Answering Petr's questions from other comments: "Hi Ken, how important is to fix this for NetBeans 5.5? Is it a common scenario to have multibyte table names in a database? Do all databases support this, and which ones do not? Thanks." As to use of mbyte in table/column names, I think as we get a wider audience for the fucntionality, there will be more users in other countries and thus more that will want to use mbyte in table or column names (the topic of this bug and other related one is column names, which I think would be more used). That is, table and column names are often chosen to relate to the data in them, and since we know data can and are having mbyte, and if the dbase itself supports mbyte in table and/or column name, then nb should also. (we see that at least oracle and javadb allow this, think that others do but would need to look at it but that shouldn't block this issue since we know at least these 2 db allow it and are 2 of our supt db) (also, it is legal in java to have class name with mbyte in it; so by not allowing table name with mbyte, it is a restriction on use of java. Thus I think that it will be helpful to fix this. ken.frank@sun.com
Ok, so it sounds like this is something that people may in the future potentially do, but we don't have current real world examples of databases with multibyte column/table names. Also, since this is a difficult and time consuming fix, and the desired solution is not clear, I am requesting a waiver for this issue.
The workaround is either - renaming database columns/tables not to use multibyte, or - correcting the generated JSP pages
The waiver is approved.
Downgrading to P3, since this hasn't have any duplicates so far, and the user impact is low.

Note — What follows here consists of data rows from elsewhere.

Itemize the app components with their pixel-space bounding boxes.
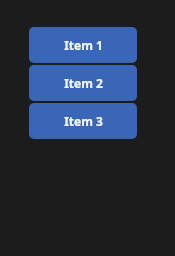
button[interactable]: Item 1 (29, 27, 137, 63)
staticText: Item 1 (64, 37, 103, 53)
button[interactable]: Item 2 (29, 65, 137, 101)
staticText: Item 2 (64, 75, 103, 91)
staticText: Item 3 (64, 113, 103, 129)
button[interactable]: Item 3 (29, 103, 137, 139)
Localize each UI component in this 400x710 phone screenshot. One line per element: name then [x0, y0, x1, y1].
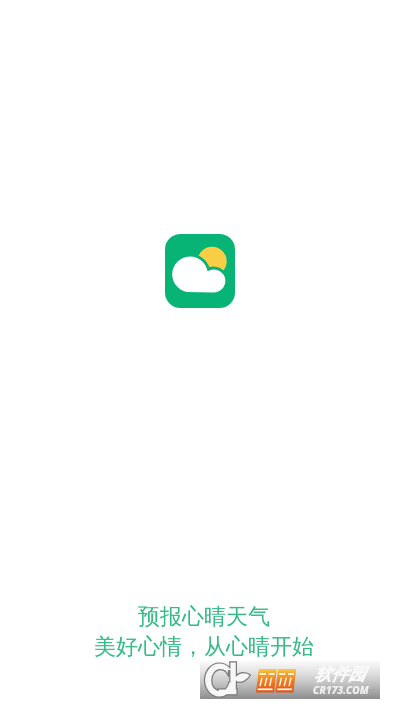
staticText: 软件园 [314, 664, 365, 685]
staticText: 预报心晴天气 [138, 603, 270, 631]
staticText: CR173.COM [313, 683, 369, 697]
button[interactable]: cr173.com 西西软件园 [200, 661, 380, 699]
staticText: 美好心情，从心晴开始 [94, 633, 314, 661]
button[interactable]: 心晴天气 app icon [165, 234, 235, 308]
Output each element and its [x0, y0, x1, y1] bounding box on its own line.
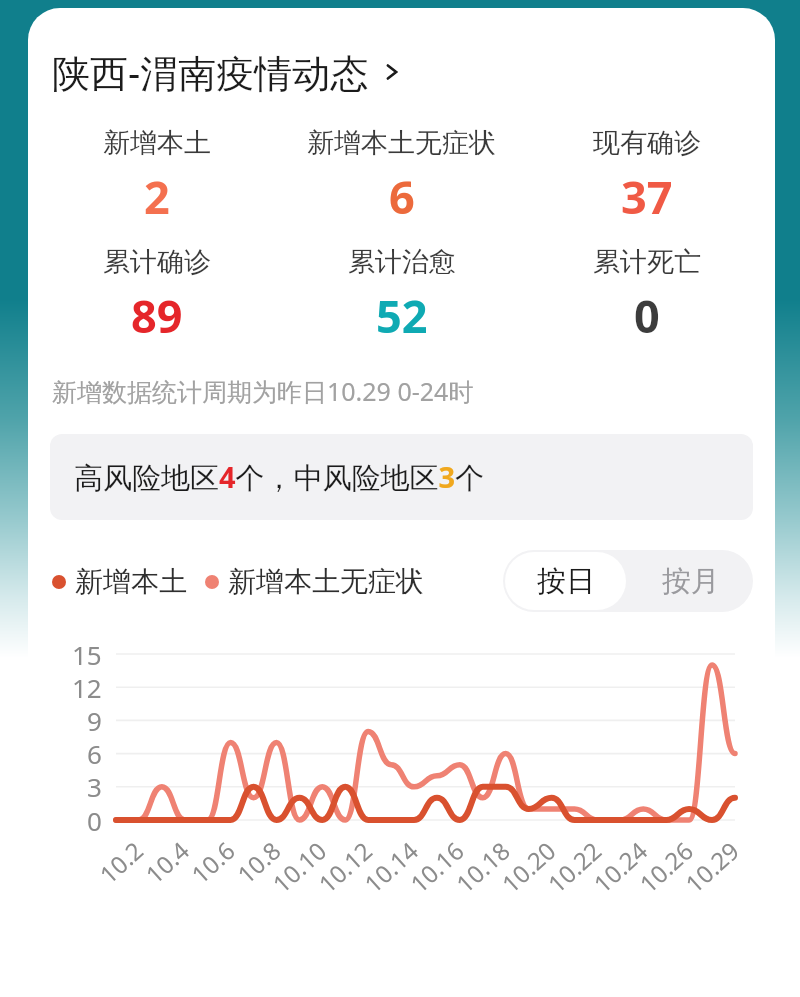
staticText: 新增本土 — [103, 126, 211, 160]
staticText: 高风险地区4个，中风险地区3个 — [74, 457, 485, 497]
button[interactable]: 高风险地区4个，中风险地区3个 — [50, 434, 753, 520]
button[interactable]: 新增本土 — [52, 564, 187, 599]
staticText: 新增数据统计周期为昨日10.29 0-24时 — [52, 374, 474, 408]
staticText: 6 — [389, 166, 415, 227]
staticText: 现有确诊 — [593, 126, 701, 160]
staticText: 新增本土无症状 — [228, 564, 424, 599]
staticText: 累计确诊 — [103, 245, 211, 279]
staticText: 52 — [376, 285, 428, 346]
staticText: 37 — [621, 166, 673, 227]
staticText: 新增本土无症状 — [307, 126, 496, 160]
staticText: 累计死亡 — [593, 245, 701, 279]
button[interactable]: 现有确诊 — [524, 126, 769, 227]
button[interactable]: 累计死亡 — [524, 245, 769, 346]
staticText: 按日 — [537, 563, 595, 600]
button[interactable]: 累计治愈 — [279, 245, 524, 346]
button[interactable]: 按月 — [628, 552, 753, 610]
staticText: 89 — [131, 285, 183, 346]
button[interactable]: 按日 — [505, 552, 626, 610]
staticText: 0 — [634, 285, 660, 346]
staticText: 新增本土 — [75, 564, 187, 599]
button[interactable]: 新增本土无症状 — [279, 126, 524, 227]
staticText: 2 — [144, 166, 170, 227]
button[interactable]: 新增本土 — [34, 126, 279, 227]
staticText: 按月 — [662, 563, 720, 600]
staticText: 陕西-渭南疫情动态 — [52, 46, 369, 98]
button[interactable]: 新增本土无症状 — [205, 564, 424, 599]
staticText: 累计治愈 — [348, 245, 456, 279]
button[interactable]: 累计确诊 — [34, 245, 279, 346]
button[interactable]: 陕西-渭南疫情动态 — [28, 46, 775, 98]
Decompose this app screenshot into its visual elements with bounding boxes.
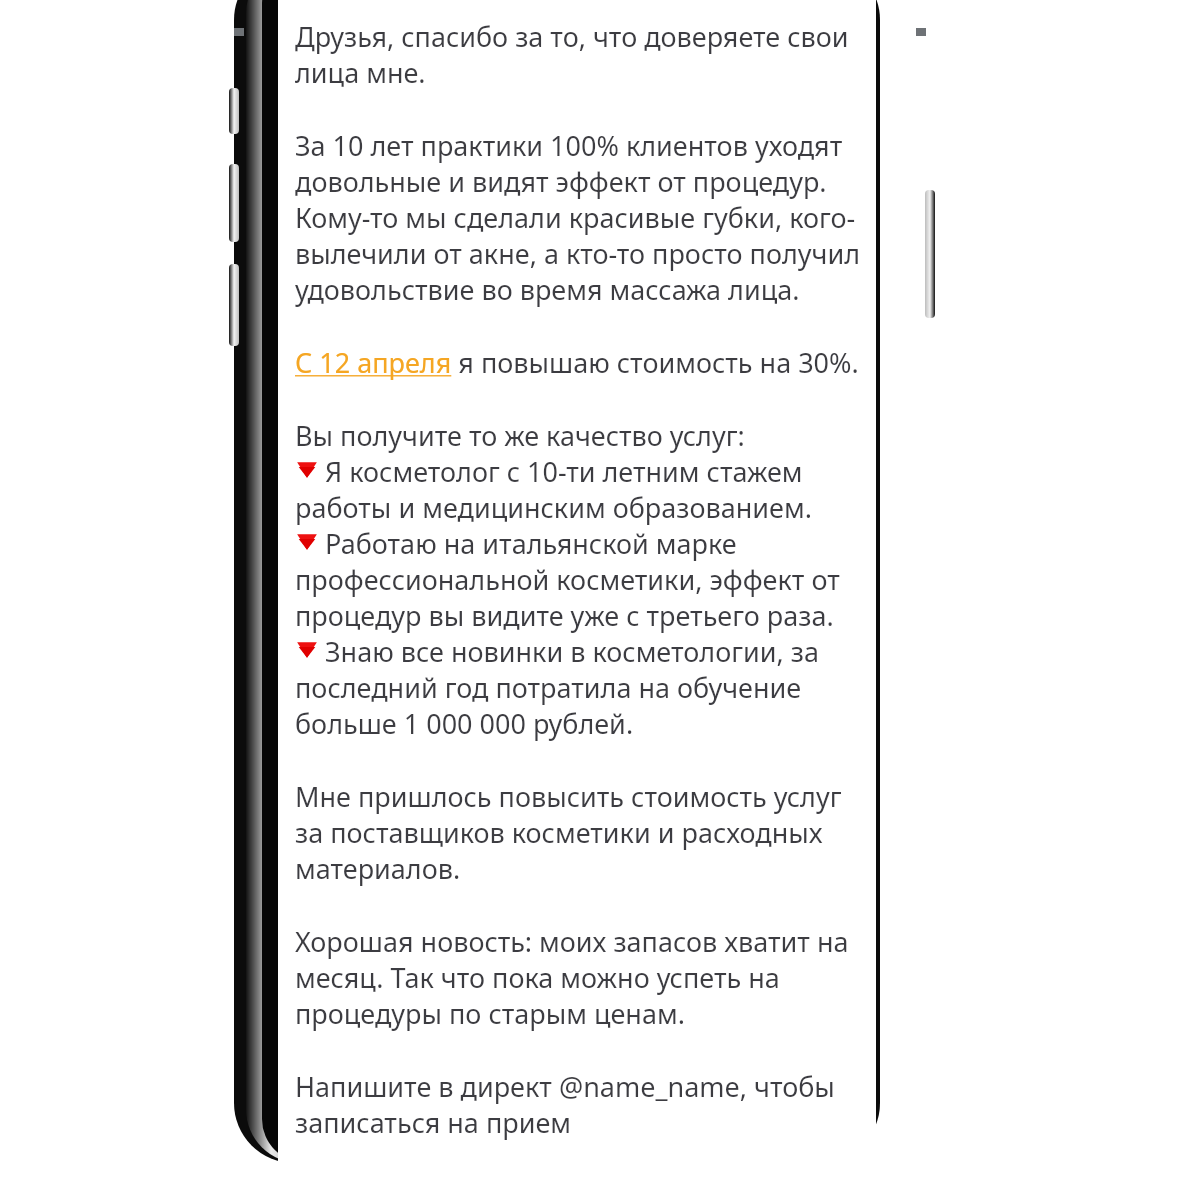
staticText: лица мне. (295, 54, 426, 90)
staticText: больше 1 000 000 рублей. (295, 705, 634, 741)
staticText: Знаю все новинки в косметологии, за (325, 633, 819, 669)
staticText: За 10 лет практики 100% клиентов уходят (295, 127, 843, 163)
staticText: работы и медицинским образованием. (295, 489, 812, 525)
button[interactable]: Volume up (229, 164, 239, 242)
staticText: Друзья, спасибо за то, что доверяете сво… (295, 18, 849, 54)
staticText: Хорошая новость: моих запасов хватит на (295, 923, 849, 959)
staticText: материалов. (295, 850, 461, 886)
staticText: процедур вы видите уже с третьего раза. (295, 597, 834, 633)
staticText: профессиональной косметики, эффект от (295, 561, 840, 597)
staticText: Напишите в директ @name_name, чтобы (295, 1068, 835, 1104)
staticText: месяц. Так что пока можно успеть на (295, 959, 780, 995)
button[interactable]: Mute switch (229, 88, 239, 134)
staticText: за поставщиков косметики и расходных (295, 814, 823, 850)
staticText: записаться на прием (295, 1104, 572, 1140)
button[interactable]: С 12 апреля я повышаю стоимость на 30%. (295, 344, 859, 380)
staticText: процедуры по старым ценам. (295, 995, 685, 1031)
staticText: Вы получите то же качество услуг: (295, 417, 745, 453)
staticText: довольные и видят эффект от процедур. (295, 163, 827, 199)
button[interactable]: Volume down (229, 264, 239, 346)
staticText: последний год потратила на обучение (295, 669, 802, 705)
staticText: удовольствие во время массажа лица. (295, 271, 800, 307)
staticText: Кому-то мы сделали красивые губки, кого-… (295, 199, 866, 235)
staticText: Я косметолог с 10-ти летним стажем (325, 453, 803, 489)
staticText: вылечили от акне, а кто-то просто получи… (295, 235, 861, 271)
staticText: Работаю на итальянской марке (325, 525, 737, 561)
button[interactable]: Power (925, 190, 935, 318)
staticText: Мне пришлось повысить стоимость услуг из… (295, 778, 866, 814)
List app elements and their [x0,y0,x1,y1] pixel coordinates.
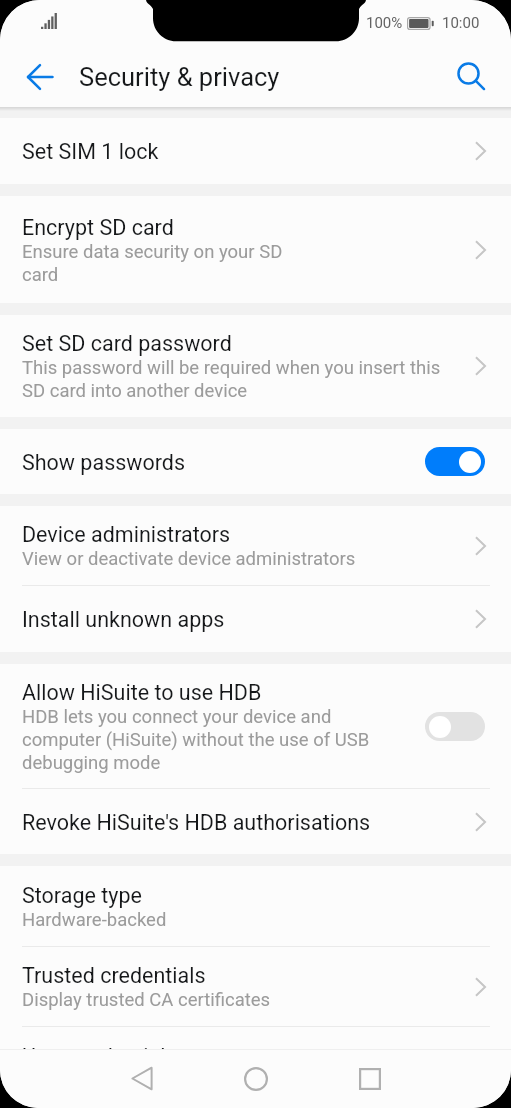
staticText: Trusted credentials [22,962,206,988]
staticText: User credentials [22,1043,177,1049]
button[interactable]: Set SIM 1 lock [0,118,511,184]
button[interactable]: Switch on [425,447,485,476]
button[interactable]: Back [97,1049,187,1108]
button[interactable]: Home [211,1049,301,1108]
staticText: Display trusted CA certificates [22,988,271,1011]
button[interactable]: Storage type [0,866,511,946]
button[interactable]: Switch off [425,712,485,741]
button[interactable]: Back [14,46,66,107]
staticText: 100% [366,14,403,32]
staticText: Device administrators [22,521,231,547]
button[interactable]: Install unknown apps [0,586,511,652]
button[interactable]: Trusted credentials [0,947,511,1026]
staticText: Hardware-backed [22,908,167,931]
button[interactable]: Set SD card password [0,315,511,417]
button[interactable]: Revoke HiSuite's HDB authorisations [0,789,511,854]
button[interactable]: Allow HiSuite to use HDB [0,664,511,788]
staticText: Install unknown apps [22,606,225,632]
staticText: Security & privacy [79,62,280,92]
staticText: HDB lets you connect your device and com… [22,705,370,774]
staticText: Ensure data security on your SD card [22,240,283,286]
staticText: 10:00 [442,14,480,32]
button[interactable]: User credentials [0,1027,511,1049]
staticText: This password will be required when you … [22,356,441,402]
staticText: Encrypt SD card [22,214,174,240]
staticText: Storage type [22,882,142,908]
staticText: Set SIM 1 lock [22,138,159,164]
button[interactable]: Search [446,46,498,107]
button[interactable]: Show passwords [0,429,511,494]
staticText: Allow HiSuite to use HDB [22,679,262,705]
staticText: View or deactivate device administrators [22,547,356,570]
staticText: Show passwords [22,449,186,475]
staticText: Revoke HiSuite's HDB authorisations [22,809,371,835]
button[interactable]: Recent apps [325,1049,415,1108]
staticText: Set SD card password [22,330,232,356]
button[interactable]: Device administrators [0,506,511,585]
button[interactable]: Encrypt SD card [0,196,511,303]
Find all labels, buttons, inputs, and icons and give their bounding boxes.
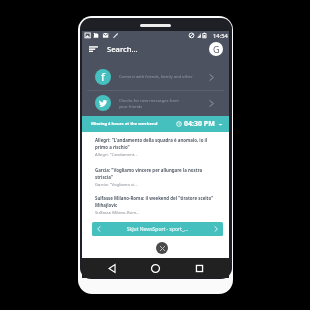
staticText: Garcia: "Vogliamo vi... <box>95 182 138 188</box>
button[interactable]: Allegri: "L'andamento della squadra è an… <box>95 137 216 167</box>
button[interactable]: Google search <box>209 42 223 56</box>
staticText: 14:54 <box>213 32 228 40</box>
staticText: Sulfasse Milano-Rom... <box>95 210 140 216</box>
staticText: Allegri: "L'andament... <box>95 152 138 158</box>
staticText: Sulfasse Milano-Roma: il weekend del "ti… <box>95 195 216 208</box>
button[interactable]: f <box>82 64 229 90</box>
button[interactable]: Home <box>147 260 163 276</box>
staticText: Connect with friends, family and other <box>119 74 209 80</box>
button[interactable]: Back <box>104 260 120 276</box>
staticText: G <box>213 43 220 55</box>
button[interactable]: Garcia: "Vogliamo vincere per allungare … <box>95 167 216 195</box>
staticText: Checks for new messages from your friend… <box>119 98 209 109</box>
button[interactable]: Recents <box>191 260 207 276</box>
button[interactable]: Skjut NewsSport - sport_... <box>92 222 223 236</box>
staticText: Search... <box>107 44 138 54</box>
staticText: 04:30 PM <box>184 119 215 129</box>
staticText: Allegri: "L'andamento della squadra è an… <box>95 137 216 150</box>
staticText: Garcia: "Vogliamo vincere per allungare … <box>95 167 216 180</box>
staticText: f <box>101 69 105 85</box>
button[interactable]: Close <box>156 242 168 254</box>
staticText: Missing 4 hours at the weekend <box>91 121 158 127</box>
button[interactable]: Menu <box>86 42 100 56</box>
button[interactable]: Checks for new messages from your friend… <box>82 90 229 116</box>
button[interactable]: Sulfasse Milano-Roma: il weekend del "ti… <box>95 195 216 216</box>
staticText: Skjut NewsSport - sport_... <box>101 226 214 233</box>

Not clear what the right solution is, but it probably needs to use FileEncodingQuery.
how about not allowing mbyte as the class name, with a warning in the wizard on that pane and not allow wizard to proceed until class name does not have multibyte ? This seems to be easier kind of fix and allows to avoid the problem and if there is additional user input, then actual fix could be considered. ken.frank@sun.com
The whole wizard will be dropped from 6.0.
Since there is no JSF from Entity Class wizard from in 6.0, there is no bug, so closing.